### RECORDED DATA ###
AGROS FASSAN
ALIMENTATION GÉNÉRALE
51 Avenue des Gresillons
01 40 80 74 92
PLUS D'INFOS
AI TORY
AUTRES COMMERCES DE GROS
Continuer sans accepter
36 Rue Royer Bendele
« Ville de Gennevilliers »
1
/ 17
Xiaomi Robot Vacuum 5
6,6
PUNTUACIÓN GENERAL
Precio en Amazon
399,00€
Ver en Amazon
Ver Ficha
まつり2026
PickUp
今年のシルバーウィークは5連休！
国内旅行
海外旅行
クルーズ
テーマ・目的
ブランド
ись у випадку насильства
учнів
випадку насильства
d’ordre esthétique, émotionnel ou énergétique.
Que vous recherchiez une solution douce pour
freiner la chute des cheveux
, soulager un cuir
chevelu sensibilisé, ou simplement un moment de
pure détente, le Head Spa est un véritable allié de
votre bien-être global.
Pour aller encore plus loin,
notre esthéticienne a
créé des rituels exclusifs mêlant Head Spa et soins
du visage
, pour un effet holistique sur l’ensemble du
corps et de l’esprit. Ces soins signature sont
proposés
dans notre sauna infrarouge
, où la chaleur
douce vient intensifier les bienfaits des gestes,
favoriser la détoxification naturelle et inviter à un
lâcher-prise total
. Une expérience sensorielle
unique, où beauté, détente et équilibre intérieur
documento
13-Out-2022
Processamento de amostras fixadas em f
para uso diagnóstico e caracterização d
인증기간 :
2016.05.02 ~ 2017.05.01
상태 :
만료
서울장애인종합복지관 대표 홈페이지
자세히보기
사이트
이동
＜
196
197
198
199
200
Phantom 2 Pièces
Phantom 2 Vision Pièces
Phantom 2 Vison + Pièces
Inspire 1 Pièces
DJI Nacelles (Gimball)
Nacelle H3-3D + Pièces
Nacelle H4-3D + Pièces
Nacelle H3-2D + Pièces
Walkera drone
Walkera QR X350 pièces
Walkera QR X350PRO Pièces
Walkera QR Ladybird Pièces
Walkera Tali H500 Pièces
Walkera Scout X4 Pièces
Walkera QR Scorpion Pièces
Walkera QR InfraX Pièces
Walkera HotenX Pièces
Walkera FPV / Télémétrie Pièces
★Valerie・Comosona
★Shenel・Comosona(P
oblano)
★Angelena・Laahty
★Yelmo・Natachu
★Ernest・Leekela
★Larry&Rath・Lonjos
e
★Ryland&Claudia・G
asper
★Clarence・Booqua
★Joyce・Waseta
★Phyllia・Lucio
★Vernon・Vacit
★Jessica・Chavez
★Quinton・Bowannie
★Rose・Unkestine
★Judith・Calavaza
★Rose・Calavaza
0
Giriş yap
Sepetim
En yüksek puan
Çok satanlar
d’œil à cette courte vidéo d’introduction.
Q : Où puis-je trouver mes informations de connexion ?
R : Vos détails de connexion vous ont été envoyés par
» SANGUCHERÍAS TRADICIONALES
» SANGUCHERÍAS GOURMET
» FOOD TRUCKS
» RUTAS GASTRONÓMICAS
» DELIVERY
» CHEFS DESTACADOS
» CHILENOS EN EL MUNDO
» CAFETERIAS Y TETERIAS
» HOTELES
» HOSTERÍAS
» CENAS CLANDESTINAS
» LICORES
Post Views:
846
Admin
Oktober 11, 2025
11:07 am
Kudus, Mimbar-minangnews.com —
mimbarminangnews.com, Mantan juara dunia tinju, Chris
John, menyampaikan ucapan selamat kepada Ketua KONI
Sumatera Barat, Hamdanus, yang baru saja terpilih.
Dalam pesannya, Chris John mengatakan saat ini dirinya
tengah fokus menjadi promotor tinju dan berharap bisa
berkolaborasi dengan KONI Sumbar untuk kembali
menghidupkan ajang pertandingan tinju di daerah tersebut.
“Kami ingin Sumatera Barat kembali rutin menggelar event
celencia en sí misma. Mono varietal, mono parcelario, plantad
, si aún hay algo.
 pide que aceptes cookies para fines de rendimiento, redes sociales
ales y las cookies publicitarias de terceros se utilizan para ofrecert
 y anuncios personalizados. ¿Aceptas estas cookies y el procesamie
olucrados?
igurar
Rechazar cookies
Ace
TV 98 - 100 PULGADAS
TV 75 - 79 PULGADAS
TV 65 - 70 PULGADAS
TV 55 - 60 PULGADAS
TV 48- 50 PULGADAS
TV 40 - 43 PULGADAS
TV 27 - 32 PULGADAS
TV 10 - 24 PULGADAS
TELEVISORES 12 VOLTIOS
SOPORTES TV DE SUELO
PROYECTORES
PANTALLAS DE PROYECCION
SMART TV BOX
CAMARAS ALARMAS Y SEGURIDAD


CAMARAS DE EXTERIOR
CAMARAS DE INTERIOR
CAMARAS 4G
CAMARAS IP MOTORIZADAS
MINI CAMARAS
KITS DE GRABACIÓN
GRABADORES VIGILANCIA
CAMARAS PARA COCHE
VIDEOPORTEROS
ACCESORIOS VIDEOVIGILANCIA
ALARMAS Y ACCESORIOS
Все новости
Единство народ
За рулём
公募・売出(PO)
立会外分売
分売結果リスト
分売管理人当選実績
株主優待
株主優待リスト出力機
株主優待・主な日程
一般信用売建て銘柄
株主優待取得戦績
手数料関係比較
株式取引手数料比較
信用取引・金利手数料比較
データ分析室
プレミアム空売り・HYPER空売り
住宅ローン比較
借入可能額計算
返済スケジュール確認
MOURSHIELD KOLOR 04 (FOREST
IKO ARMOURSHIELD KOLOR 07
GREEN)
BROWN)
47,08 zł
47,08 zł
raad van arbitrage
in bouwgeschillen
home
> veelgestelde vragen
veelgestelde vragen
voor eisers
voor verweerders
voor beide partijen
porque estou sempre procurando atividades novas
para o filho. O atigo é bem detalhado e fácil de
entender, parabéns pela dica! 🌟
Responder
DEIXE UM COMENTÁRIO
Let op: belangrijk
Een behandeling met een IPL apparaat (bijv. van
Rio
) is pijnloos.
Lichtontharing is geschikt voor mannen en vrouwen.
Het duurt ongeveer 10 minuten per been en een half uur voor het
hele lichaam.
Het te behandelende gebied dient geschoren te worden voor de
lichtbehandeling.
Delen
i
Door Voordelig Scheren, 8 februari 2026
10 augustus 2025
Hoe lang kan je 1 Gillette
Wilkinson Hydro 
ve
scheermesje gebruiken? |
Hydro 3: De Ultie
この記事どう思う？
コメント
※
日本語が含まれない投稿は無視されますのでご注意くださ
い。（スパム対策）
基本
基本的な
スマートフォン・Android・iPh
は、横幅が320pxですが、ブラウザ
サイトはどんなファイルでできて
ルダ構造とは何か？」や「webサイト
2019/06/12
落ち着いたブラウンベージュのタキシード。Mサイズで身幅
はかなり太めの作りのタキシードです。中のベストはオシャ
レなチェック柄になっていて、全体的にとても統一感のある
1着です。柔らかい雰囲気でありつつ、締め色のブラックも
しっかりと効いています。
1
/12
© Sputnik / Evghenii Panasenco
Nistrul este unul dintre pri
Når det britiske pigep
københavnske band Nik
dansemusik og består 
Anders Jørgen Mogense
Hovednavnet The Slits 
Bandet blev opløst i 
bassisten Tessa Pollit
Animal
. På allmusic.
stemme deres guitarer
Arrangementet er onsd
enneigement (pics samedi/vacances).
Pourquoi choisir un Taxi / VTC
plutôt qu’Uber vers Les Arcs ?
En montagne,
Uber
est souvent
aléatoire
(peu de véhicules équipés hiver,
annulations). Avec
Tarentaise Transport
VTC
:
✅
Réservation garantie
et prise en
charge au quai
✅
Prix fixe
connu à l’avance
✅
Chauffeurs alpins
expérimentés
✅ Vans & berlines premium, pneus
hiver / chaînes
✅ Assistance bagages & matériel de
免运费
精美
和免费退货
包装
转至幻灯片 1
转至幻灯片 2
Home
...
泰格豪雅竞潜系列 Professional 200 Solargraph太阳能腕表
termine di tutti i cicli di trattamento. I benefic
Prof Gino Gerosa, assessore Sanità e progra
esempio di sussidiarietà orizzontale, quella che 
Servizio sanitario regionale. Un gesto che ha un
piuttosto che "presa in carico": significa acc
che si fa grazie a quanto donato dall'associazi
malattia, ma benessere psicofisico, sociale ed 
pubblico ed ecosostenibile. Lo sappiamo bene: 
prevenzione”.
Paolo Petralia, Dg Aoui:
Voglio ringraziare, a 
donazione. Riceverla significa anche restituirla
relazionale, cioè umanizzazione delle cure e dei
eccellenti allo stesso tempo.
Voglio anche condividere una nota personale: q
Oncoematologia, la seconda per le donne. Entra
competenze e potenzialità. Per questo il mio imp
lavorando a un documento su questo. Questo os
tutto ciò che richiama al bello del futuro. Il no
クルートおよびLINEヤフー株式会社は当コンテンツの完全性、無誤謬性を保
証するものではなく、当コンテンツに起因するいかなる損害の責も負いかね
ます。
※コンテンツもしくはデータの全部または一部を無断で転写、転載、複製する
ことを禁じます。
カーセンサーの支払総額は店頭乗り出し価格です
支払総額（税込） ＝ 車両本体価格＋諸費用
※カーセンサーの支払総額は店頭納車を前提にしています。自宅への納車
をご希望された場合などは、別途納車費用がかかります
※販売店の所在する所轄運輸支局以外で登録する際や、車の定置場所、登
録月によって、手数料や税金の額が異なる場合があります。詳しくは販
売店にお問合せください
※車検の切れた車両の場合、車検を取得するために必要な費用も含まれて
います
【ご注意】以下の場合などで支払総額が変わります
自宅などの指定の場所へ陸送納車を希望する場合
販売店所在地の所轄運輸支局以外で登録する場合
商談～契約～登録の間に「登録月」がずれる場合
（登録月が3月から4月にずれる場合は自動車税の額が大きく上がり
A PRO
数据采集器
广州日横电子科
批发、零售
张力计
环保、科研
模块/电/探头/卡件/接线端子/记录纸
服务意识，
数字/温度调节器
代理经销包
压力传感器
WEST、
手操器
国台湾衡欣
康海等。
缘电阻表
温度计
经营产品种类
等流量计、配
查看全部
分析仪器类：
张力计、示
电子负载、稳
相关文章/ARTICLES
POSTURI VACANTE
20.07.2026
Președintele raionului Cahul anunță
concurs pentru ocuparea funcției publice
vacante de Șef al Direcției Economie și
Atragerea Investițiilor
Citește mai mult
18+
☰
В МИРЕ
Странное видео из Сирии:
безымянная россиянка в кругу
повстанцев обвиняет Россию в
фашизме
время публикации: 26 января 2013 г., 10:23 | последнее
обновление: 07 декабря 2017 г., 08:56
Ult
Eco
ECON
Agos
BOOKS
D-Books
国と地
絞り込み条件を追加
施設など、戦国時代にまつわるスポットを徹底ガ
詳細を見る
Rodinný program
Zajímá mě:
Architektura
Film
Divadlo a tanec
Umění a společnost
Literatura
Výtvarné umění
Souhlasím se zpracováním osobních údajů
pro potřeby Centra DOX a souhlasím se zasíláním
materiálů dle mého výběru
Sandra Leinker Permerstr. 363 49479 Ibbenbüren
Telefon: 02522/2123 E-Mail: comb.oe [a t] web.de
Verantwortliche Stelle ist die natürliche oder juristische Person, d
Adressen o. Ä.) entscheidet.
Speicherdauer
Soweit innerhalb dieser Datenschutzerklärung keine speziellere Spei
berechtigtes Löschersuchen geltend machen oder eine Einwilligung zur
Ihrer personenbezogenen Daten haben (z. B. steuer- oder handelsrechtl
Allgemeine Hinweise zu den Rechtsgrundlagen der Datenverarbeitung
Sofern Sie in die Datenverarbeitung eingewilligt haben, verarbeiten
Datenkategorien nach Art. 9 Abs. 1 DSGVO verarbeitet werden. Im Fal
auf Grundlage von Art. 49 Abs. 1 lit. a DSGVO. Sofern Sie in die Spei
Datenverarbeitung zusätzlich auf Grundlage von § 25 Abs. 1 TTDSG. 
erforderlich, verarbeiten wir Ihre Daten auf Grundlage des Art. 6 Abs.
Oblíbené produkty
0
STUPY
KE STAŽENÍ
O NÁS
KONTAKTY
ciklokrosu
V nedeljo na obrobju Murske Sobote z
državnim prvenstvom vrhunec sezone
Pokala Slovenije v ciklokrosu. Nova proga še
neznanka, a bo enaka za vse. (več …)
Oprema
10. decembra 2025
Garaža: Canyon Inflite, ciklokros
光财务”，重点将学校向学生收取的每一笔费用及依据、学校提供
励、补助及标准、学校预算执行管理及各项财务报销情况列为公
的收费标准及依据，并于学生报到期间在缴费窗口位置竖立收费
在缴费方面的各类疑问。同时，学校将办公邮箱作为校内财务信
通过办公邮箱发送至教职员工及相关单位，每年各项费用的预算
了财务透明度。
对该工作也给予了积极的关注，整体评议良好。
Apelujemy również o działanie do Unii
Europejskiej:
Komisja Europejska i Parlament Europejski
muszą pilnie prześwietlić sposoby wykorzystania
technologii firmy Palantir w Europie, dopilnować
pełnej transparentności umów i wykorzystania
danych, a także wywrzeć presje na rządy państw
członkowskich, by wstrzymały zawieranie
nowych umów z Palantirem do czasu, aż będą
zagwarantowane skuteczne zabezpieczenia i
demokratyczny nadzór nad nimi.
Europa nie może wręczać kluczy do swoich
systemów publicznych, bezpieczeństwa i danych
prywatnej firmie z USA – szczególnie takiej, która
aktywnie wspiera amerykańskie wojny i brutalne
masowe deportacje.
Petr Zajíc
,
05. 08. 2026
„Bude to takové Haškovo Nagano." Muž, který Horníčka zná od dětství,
###
### HOW TO COMPLETE THIS TASK
The output should be exactly the lines above from the line containing "Precio en Amazon" to the line containing "Walkera QR X350PRO Pièces", inclusive, with no other lines.

### EXERCISE SOLUTION
Precio en Amazon
399,00€
Ver en Amazon
Ver Ficha
まつり2026
PickUp
今年のシルバーウィークは5連休！
国内旅行
海外旅行
クルーズ
テーマ・目的
ブランド
ись у випадку насильства
учнів
випадку насильства
d’ordre esthétique, émotionnel ou énergétique.
Que vous recherchiez une solution douce pour
freiner la chute des cheveux
, soulager un cuir
chevelu sensibilisé, ou simplement un moment de
pure détente, le Head Spa est un véritable allié de
votre bien-être global.
Pour aller encore plus loin,
notre esthéticienne a
créé des rituels exclusifs mêlant Head Spa et soins
du visage
, pour un effet holistique sur l’ensemble du
corps et de l’esprit. Ces soins signature sont
proposés
dans notre sauna infrarouge
, où la chaleur
douce vient intensifier les bienfaits des gestes,
favoriser la détoxification naturelle et inviter à un
lâcher-prise total
. Une expérience sensorielle
unique, où beauté, détente et équilibre intérieur
documento
13-Out-2022
Processamento de amostras fixadas em f
para uso diagnóstico e caracterização d
인증기간 :
2016.05.02 ~ 2017.05.01
상태 :
만료
서울장애인종합복지관 대표 홈페이지
자세히보기
사이트
이동
＜
196
197
198
199
200
Phantom 2 Pièces
Phantom 2 Vision Pièces
Phantom 2 Vison + Pièces
Inspire 1 Pièces
DJI Nacelles (Gimball)
Nacelle H3-3D + Pièces
Nacelle H4-3D + Pièces
Nacelle H3-2D + Pièces
Walkera drone
Walkera QR X350 pièces
Walkera QR X350PRO Pièces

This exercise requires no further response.